Items from a dataset:
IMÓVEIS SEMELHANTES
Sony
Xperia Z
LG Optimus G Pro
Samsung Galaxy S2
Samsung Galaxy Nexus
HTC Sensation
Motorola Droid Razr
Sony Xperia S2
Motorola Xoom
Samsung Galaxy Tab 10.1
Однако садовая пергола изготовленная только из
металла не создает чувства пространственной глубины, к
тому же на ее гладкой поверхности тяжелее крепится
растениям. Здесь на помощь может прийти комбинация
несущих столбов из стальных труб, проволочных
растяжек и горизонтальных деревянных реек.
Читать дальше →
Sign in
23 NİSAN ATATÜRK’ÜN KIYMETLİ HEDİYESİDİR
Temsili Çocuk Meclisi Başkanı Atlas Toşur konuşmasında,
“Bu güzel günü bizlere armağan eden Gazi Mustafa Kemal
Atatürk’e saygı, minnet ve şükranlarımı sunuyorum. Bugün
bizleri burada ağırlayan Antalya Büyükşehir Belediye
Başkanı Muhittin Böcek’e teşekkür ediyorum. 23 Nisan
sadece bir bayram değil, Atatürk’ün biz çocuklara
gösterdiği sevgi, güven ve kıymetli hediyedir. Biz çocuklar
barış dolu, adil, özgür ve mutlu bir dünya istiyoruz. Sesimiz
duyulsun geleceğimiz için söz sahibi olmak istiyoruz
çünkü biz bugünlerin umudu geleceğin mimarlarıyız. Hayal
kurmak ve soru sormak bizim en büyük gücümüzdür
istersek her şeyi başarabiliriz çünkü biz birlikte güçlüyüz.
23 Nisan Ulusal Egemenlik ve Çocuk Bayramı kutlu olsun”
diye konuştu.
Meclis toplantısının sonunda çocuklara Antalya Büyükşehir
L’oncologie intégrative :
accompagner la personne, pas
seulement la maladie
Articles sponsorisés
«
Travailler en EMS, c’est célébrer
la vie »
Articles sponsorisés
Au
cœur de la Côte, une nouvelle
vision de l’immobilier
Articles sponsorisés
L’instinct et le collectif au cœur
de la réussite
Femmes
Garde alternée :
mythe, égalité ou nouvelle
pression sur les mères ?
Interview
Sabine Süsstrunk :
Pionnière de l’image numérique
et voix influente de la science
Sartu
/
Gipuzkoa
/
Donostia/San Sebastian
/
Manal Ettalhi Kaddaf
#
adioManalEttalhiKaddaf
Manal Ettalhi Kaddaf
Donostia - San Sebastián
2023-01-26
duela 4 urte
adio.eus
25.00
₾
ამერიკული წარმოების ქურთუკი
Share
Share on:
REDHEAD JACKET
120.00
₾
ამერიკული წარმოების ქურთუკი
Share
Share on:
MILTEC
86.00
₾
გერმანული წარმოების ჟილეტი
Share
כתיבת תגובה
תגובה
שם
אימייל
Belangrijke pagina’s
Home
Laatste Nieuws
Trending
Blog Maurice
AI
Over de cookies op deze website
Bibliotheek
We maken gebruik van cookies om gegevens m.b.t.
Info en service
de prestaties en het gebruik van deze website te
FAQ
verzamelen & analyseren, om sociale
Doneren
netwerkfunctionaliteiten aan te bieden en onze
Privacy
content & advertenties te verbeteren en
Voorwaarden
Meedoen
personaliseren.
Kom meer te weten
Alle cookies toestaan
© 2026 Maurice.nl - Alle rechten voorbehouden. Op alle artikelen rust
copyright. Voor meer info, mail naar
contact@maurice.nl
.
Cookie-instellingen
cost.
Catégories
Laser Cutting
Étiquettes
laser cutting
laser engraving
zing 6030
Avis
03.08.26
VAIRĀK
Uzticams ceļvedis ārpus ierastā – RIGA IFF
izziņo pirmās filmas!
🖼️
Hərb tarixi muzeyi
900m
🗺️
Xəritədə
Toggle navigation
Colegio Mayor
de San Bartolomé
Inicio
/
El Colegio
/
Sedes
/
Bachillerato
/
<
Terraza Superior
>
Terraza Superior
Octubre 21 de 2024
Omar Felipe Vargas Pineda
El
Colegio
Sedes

◆ Work task:
Whenever the word "Başkanı" occurs in a line of the records, that line counts once; state the total alone.

◆ Output of the task:
2